Post by 85 Was A good Year on Sun Mar 18, 2012 2:31 pm

SPORTS TRAINERS

At all levels of football, there is a shortage of qualified Sports Trainers, but at SANFL Level it is even harder to both attract and retain them.

Being involved at grassroots level with the Southern Football League, I found it interesting that SANFL doesn’t require all on field Trainers to have current Sports Trainer accreditation (Through Sports Medicine Australia SMA), but I now have a better understanding of why.

There just aren’t enough people that are willing to put their hand up for the 10-11 month commitment required.

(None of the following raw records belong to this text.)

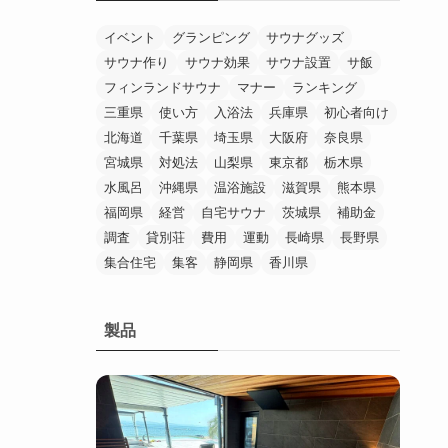
イベント
グランピング
サウナグッズ
サウナ作り
サウナ効果
サウナ設置
サ飯
フィンランドサウナ
マナー
ランキング
三重県
使い方
入浴法
兵庫県
初心者向け
北海道
千葉県
埼玉県
大阪府
奈良県
宮城県
対処法
山梨県
東京都
栃木県
水風呂
沖縄県
温浴施設
滋賀県
熊本県
福岡県
経営
自宅サウナ
茨城県
補助金
調査
貸別荘
費用
運動
長崎県
長野県
集合住宅
集客
静岡県
香川県
製品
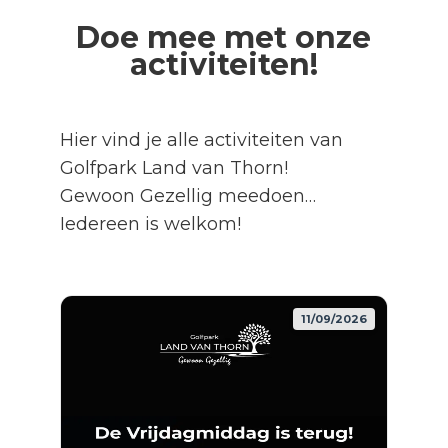
Doe mee met onze
activiteiten!
Hier vind je alle activiteiten van
Golfpark Land van Thorn!
Gewoon Gezellig meedoen…
Iedereen is welkom!
11/09/2026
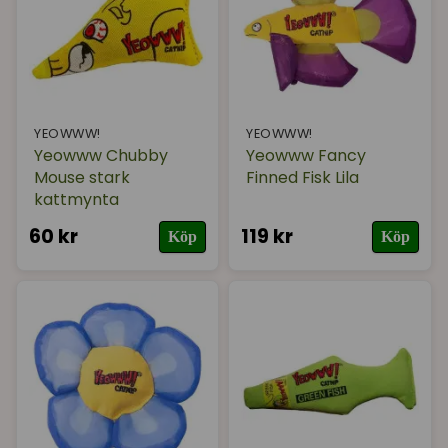
YEOWWW!
YEOWWW!
Yeowww Chubby
Yeowww Fancy
Mouse stark
Finned Fisk Lila
kattmynta
60 kr
119 kr
Köp
Köp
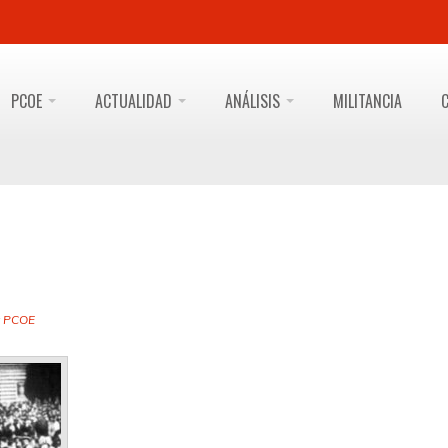
PCOE
ACTUALIDAD
ANÁLISIS
MILITANCIA
y
PCOE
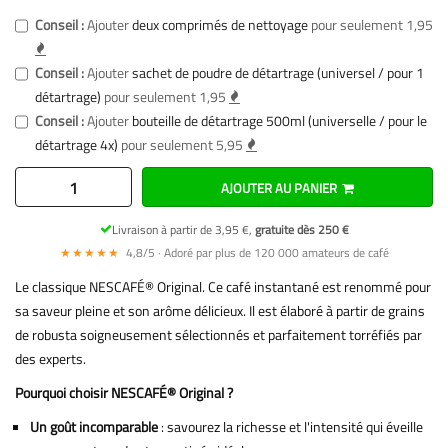
Conseil :
Ajouter
deux comprimés de nettoyage
pour seulement 1,95
Conseil :
Ajouter
sachet de poudre de détartrage (universel / pour 1
détartrage)
pour seulement 1,95
Conseil :
Ajouter
bouteille de détartrage 500ml (universelle / pour le
détartrage 4x)
pour seulement 5,95
AJOUTER AU PANIER
Livraison à partir de 3,95 €,
gratuite dès 250 €
★★★★★
4,8/5 · Adoré par plus de 120 000 amateurs de café
Le classique NESCAFÉ® Original. Ce café instantané est renommé pour
sa saveur pleine et son arôme délicieux. Il est élaboré à partir de grains
de robusta soigneusement sélectionnés et parfaitement torréfiés par
des experts.
Pourquoi choisir NESCAFÉ® Original ?
Un goût incomparable
: savourez la richesse et l'intensité qui éveille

SANFL require a SMA Level 2 Sports Trainer in attendance at all matches to supervise their club Trainers team.

At Junior level there are rarely more than 2 qualified Sports Trainers per club involved for their 2 teams. The remainder are Water Runners. It’s hard, because kids who aren’t playing usually return to their local club, and there’s rarely anyone in the crowd you can grab, as it's only made up of player's families or scouts watching.

My commitment at Senior level is 3 training nights per week, plus match day.

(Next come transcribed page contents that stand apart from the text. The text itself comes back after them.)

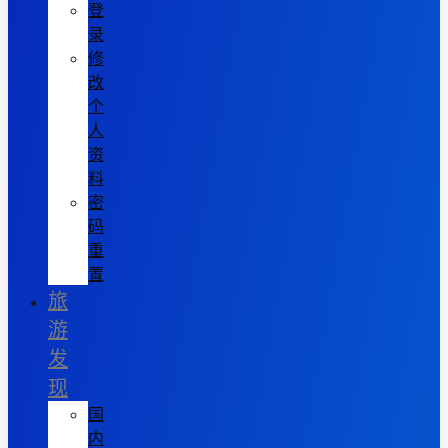
登
录
修
改
个
人
资
料
密
码
重
置
旅
游
发
现
国
内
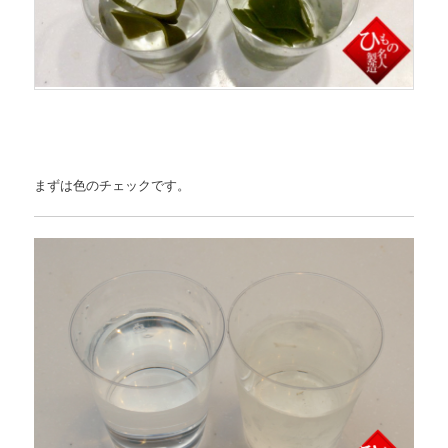
まずは色のチェックです。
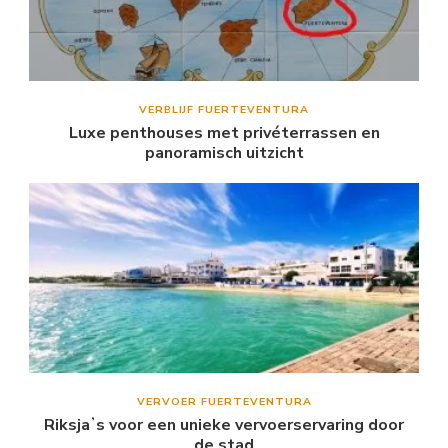
VERBLIJF FUERTEVENTURA
Luxe penthouses met privéterrassen en
panoramisch uitzicht
VERVOER FUERTEVENTURA
Riksjaʼs voor een unieke vervoerservaring door
de stad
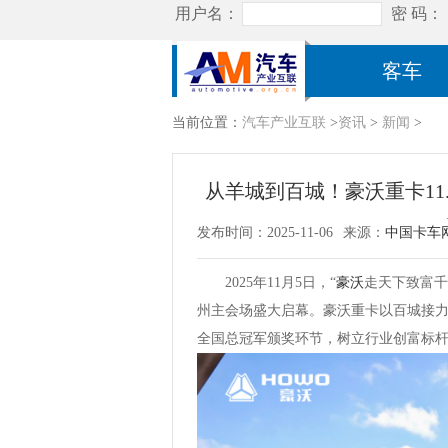
客车
当前位置：
汽车产业互联
>
资讯
>
新闻
>
从羊城到百城！豪沃重卡11
发布时间：2025-11-06
来源：
中国卡车
2025年11月5日，“
豪沃
走天下致富千
州主会场盛大启幕。豪沃重卡以百城接力
全国总冠军颁奖环节，树立行业创富标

For other Trainers the minimum involvement is 1 training night and match day. i.e. 5.30pm til 8pm for training, then from 9.15am until aprox 5.15pm match day.

Cash Remuneration is very low, but volunteers are given membership, club season ticket, club polo, and the club tracksuit/jacket.

BUT you can’t put a price on the appreciation and mateship received from Coaches and the playing group.

My experience shows volunteers involved with SANFL clubs do it because they love their club, genuinely want to feel a part of their club and just want to help out.

The 2 main attributes I look for in my Water Runners is 1) fitness - They need to be able to run the 2 games out, and 2) have an understanding of the game – i.e. ensure they don’t get caught in the play, or give away frees.

All Trainers at Glenelg run water, including the bench Trainer who also needs to be able to get onto the field and back quickly to provide feedback on injuries to Coaches and Medical staff, so need a good level of fitness.

We don’t have Rooms Only Trainers at Glenelg. I’m not sure if other clubs do.

Due to the lack of qualified trainers, wearing the ‘Whites’ during a match, most clubs have a mixture of Water Runners and Trainers. Qualified Trainers are usually identifiable as the ones wearing bum bags.

Bench Trainers are the decision makers, usually a SMA Level 2 Trainer, overseeing what is happening on the field and the bench, and referring to the medical team ie Club Doctor and/or physio also sitting on the bench.

At Glenelg we have a qualified SMA trainer in each third of the oval to assess and signal to bench trainer when there is an on field injury, supplemented with a couple of part-time water runners.

We also have a massage therapist on the bench for the League match, but our bench trainer does the massages on the bench during the Reserves.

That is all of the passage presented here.